Berlin (Reuters) - Der neue Russland-Beauftragte der Bundesregierung, Dirk Wiese, hat sich für einen intensiven Dialog mit Moskau ausgesprochen.

“Wir müssen Inseln der Kooperation finden”, sagte der SPD-Politiker in einem Interview mit der Nachrichtenagentur Reuters einen Tag vor der Reise von Bundeskanzlerin Angela Merkel zu Russlands Präsident Wladimir Putin. “Derzeit gibt es ja beim gewünschten Festhalten an dem Atomabkommen mit dem Iran Ansatzpunkte”, sagte Wiese. Sowohl die EU als auch Russland wollen das Abkommen nach dem Austritt der USA retten.

Merkels Reise nach Sotschi findet nach den Russland-Besuchen von Außenminister Heiko Maas (SPD) und Wirtschaftsminister Peter Altmaier (CDU) statt. Wiese warnte davor, diese Häufung der Russland-Besuche überzuinterpretieren. In Deutschland habe es ein langes Ringen um die Regierungsbildung gegeben und auch in Russland eine Neuaufstellung der Regierung. “Es ist ganz normal, dass Antrittsbesuche stattfinden”, sagte er: “Aber es ist gut, dass es trotz der schwierigen Lage den Versuch zu einem Dialog mit Moskau gibt.”

“Natürlich ist es gut, nach Gemeinsamkeiten und Kooperationen zu suchen”, sagte Wiese. “Dazu kann auch eine engere Zusammenarbeit auf der wirtschaftlichen Ebene gehören, wie beispielsweise zwischen der EU und der Eurasischen Wirtschaftsunion - und so etwa einzelnen Ländern Zentralasiens, wie Kasachstan, Armenien und Kirgistan, die Teil der EAWU sind, eine Perspektive bieten.”

Der SPD-Politiker warnte aber vor einem unkritischen Umgang. “Man muss die Probleme im Verhältnis zu Moskau offen benennen. Die im Zusammenhang mit der Ukraine-Krise verhängten Sanktionen haben nach wie vor ihre Wichtigkeit und Gültigkeit”, sagte er. Bei der Umsetzung des Minsker Friedensabkommen sei man schließlich nicht einmal beim ersten Punkt, dem Waffenstillstand, ernsthaft vorangekommen.

“Die Bundesregierung vertritt in der Russland-Politik eine sehr einheitliche Position”, sagte der Russland-Beauftragte. Außenminister Maas habe klargemacht, dass er, wo es möglich sei, den Dialog suche, aber eben auch die Differenzen auch offen benenne. Sowohl in der SPD als auch der Union gibt es eine Debatte, ob man an den EU-Sanktionen gegen Russland festhalten solle.
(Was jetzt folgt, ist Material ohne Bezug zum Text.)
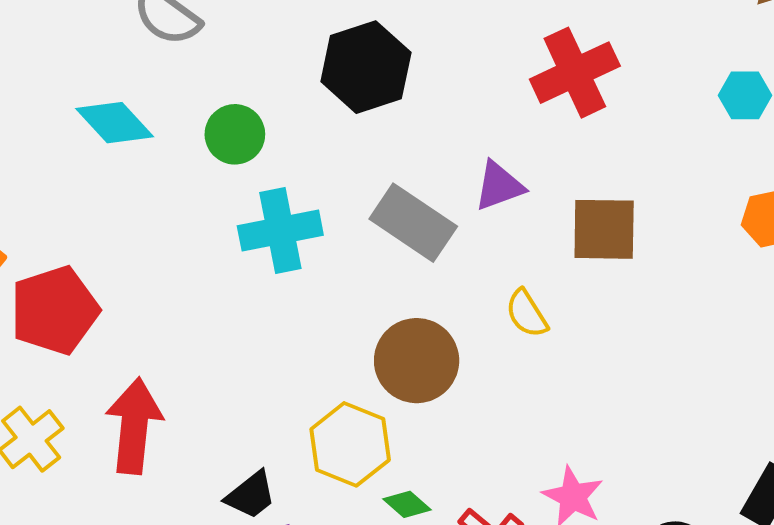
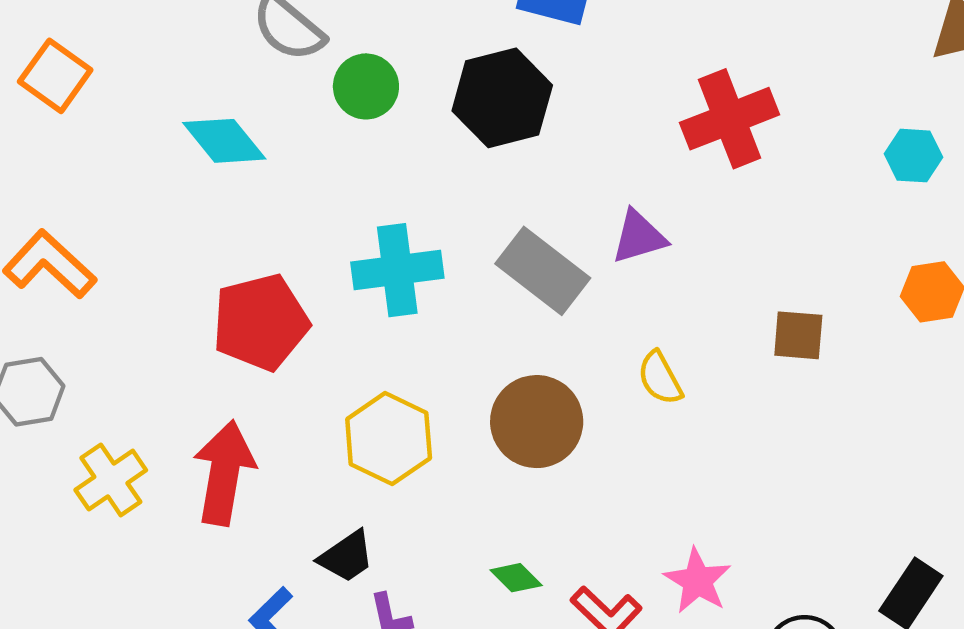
green circle: (235, 134) -> (366, 86), moved
brown square: (604, 229) -> (798, 335), moved, size x0.7
red pentagon: (55, 310) -> (261, 322), moved
yellow hexagon: (350, 444) -> (389, 439), moved

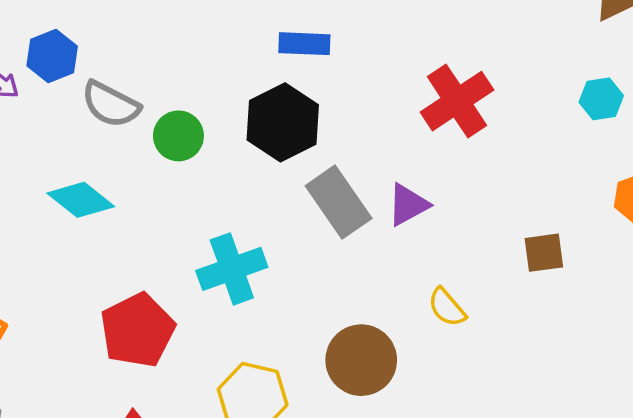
gray rectangle: (543, 271) -> (339, 202), moved, turned 30

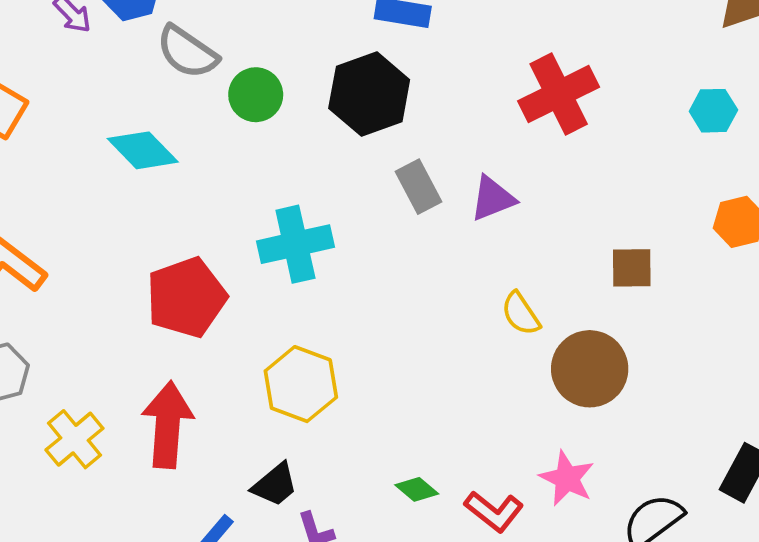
gray rectangle: (339, 202) -> (418, 187), size x0.7
brown circle: (361, 360) -> (590, 369), moved

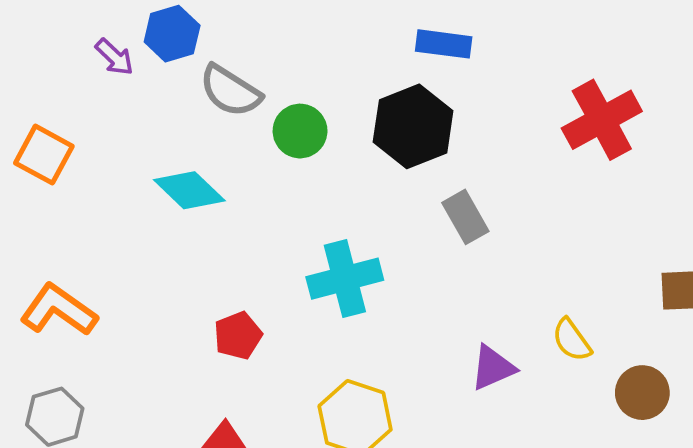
purple triangle: (493, 199) -> (493, 368), moved
red pentagon: (186, 297) -> (238, 335), size x0.6
brown circle: (590, 369) -> (642, 393), size x0.7

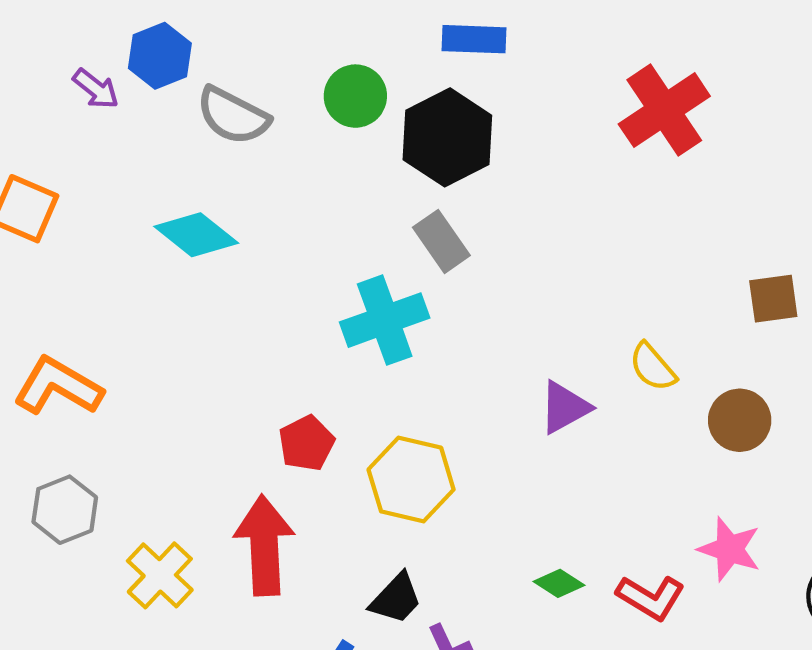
green circle: (300, 131) -> (355, 96), moved
gray rectangle: (465, 217) -> (441, 241), moved
red pentagon: (238, 335) -> (306, 443), moved

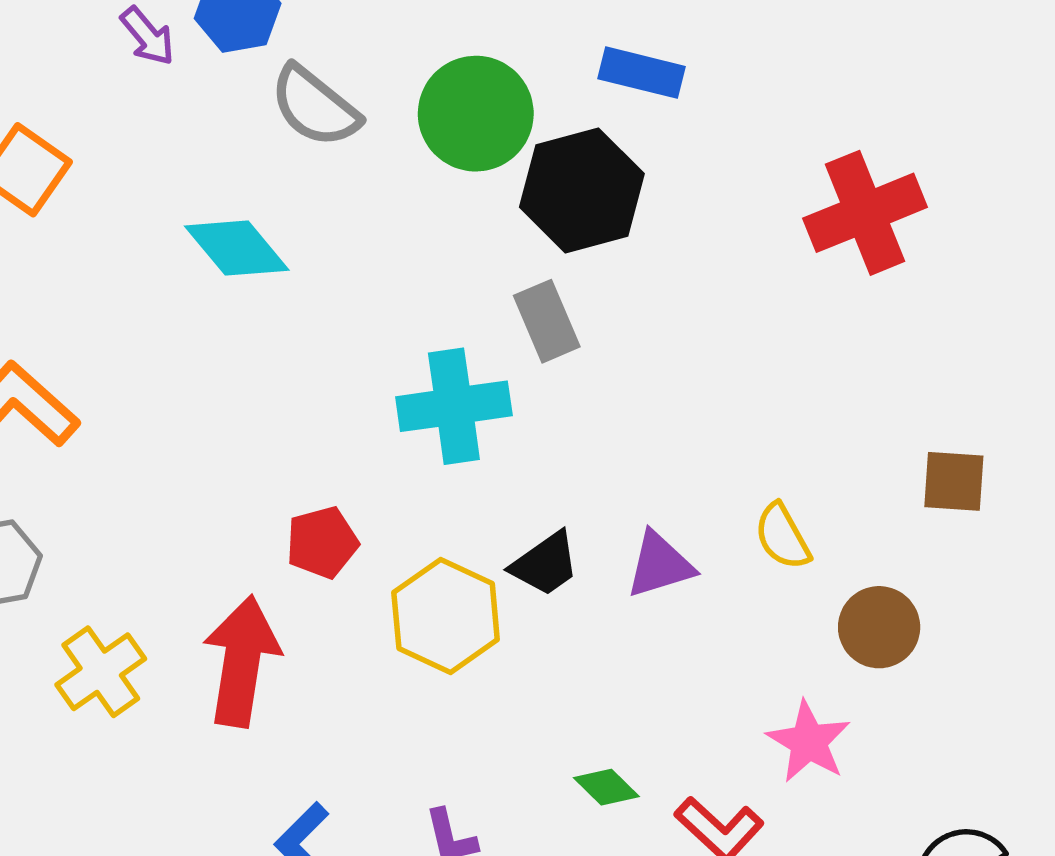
green circle: (355, 96) -> (476, 114), size x1.4
pink star: (729, 549) -> (809, 742), moved
black trapezoid: (396, 599) -> (545, 564), moved

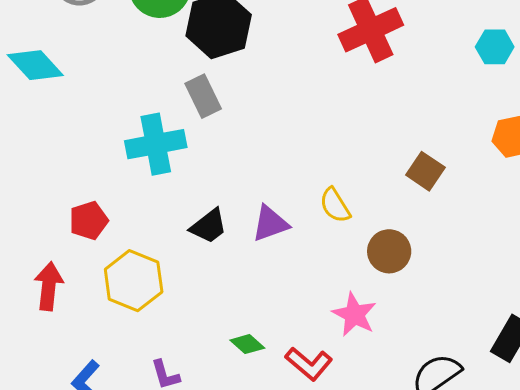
brown square: (954, 481) -> (425, 171), turned 33
yellow hexagon: (446, 616) -> (134, 281), moved
red arrow: (242, 661) -> (49, 286), size x0.7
Wiese wies die Debatte um eine sogenannte Äquidistanz Deutschlands und der EU zu den USA und Russland zurück. Gespräche mit Russland änderten nichts daran, “dass es beim klaren Bekenntnis zu den transatlantischen Beziehungen bleibt. Die USA und die EU gehören zur selben Wertegemeinschaft”, sagte Wiese. Entscheidend sei, dass sich die Europäer darauf besinnen, selbst Positionen zu formulieren und zu vertreten.

In der Debatte um die umstrittene Ostsee-Gaspipeline Nord Stream 2 verwies Wiese wie die Bundesregierung darauf, dass es sich “vor allem” um ein unternehmerisches Projekt handele. “Aber es ist klar, dass die Debatte nicht in einem politikfreien Raum stattfindet.” Die Interessen der Ukraine als Gas-Transitland müsse man ebenso in den Blick nehmen wie die Drei-Meere-Initiative. Dabei wollen mehrere osteuropäische Staaten mehr Terminals für Flüssiggas (LNG) bauen und Pipelines für eine Verbindung zwischen der Ostsee und dem Schwarzen Meer schaffen. Dies soll die Abhängigkeit von russischem Gas reduzieren.